THE RECORDS:
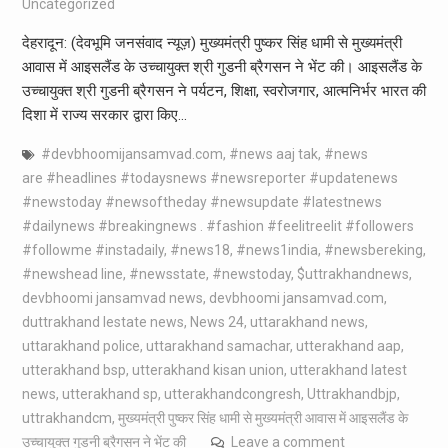
Uncategorized
देहरादून: (देवभूमि जनसंवाद न्यूज़) मुख्यमंत्री पुष्कर सिंह धामी से मुख्यमंत्री
आवास में आइसलैंड के उच्चायुक्त श्री गुडनी ब्रैगसन ने भेंट की। आइसलैंड के
उच्चायुक्त श्री गुडनी ब्रैगसन ने पर्यटन, शिक्षा, स्वरोजगार, आत्मनिर्भर भारत की
दिशा में राज्य सरकार द्वारा किए…
#devbhoomijansamvad.com
,
#news aaj tak
,
#news
are #headlines #todaysnews #newsreporter #updatenews
#newstoday #newsoftheday #newsupdate #latestnews
#dailynews #breakingnews . #fashion #feelitreelit #followers
#followme #instadaily
,
#news18
,
#news1india
,
#newsbereking
,
#newshead line
,
#newsstate
,
#newstoday
,
$uttrakhandnews
,
devbhoomi jansamvad news
,
devbhoomi jansamvad.com
,
duttrakhand lestate news
,
News 24
,
uttarakhand news
,
uttarakhand police
,
uttarakhand samachar
,
utterakhand aap
,
utterakhand bsp
,
utterakhand kisan union
,
utterakhand latest
news
,
utterakhand sp
,
utterakhandcongresh
,
Uttrakhandbjp
,
uttrakhandcm
,
मुख्यमंत्री पुष्कर सिंह धामी से मुख्यमंत्री आवास में आइसलैंड के
उच्चायुक्त गुडनी ब्रैगसन ने भेंट की
Leave a comment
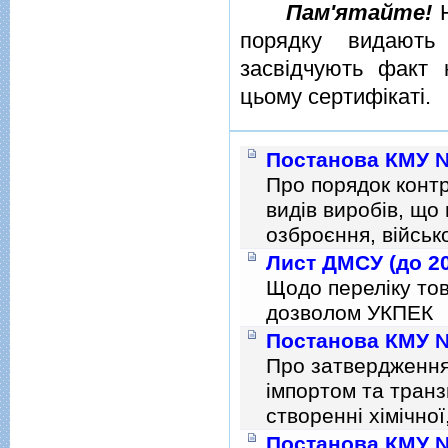
Пам'ятайте!
Н
порядку видають 
засвiдчують факт 
цьому сертифiкатi.
Постанова КМУ № 
Про порядок контр
видiв виробiв, що
озброєння, вiйсько
Лист ДМСУ (до 20
Щодо пеpелiку тов
дозволом УКПЕК
Постанова КМУ № 
Про затвердження
iмпортом та транз
створеннi хiмiчної
Постанова КМУ №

WORK REQUIRED: Would you copy, word for word, only the lines above from the one containing "uttarakhand police" through the one containing "Пам'ятайте!", both included, and please leave out the pictures?

EXERCISE ANSWER:
uttarakhand police
,
uttarakhand samachar
,
utterakhand aap
,
utterakhand bsp
,
utterakhand kisan union
,
utterakhand latest
news
,
utterakhand sp
,
utterakhandcongresh
,
Uttrakhandbjp
,
uttrakhandcm
,
मुख्यमंत्री पुष्कर सिंह धामी से मुख्यमंत्री आवास में आइसलैंड के
उच्चायुक्त गुडनी ब्रैगसन ने भेंट की
Leave a comment
Пам'ятайте!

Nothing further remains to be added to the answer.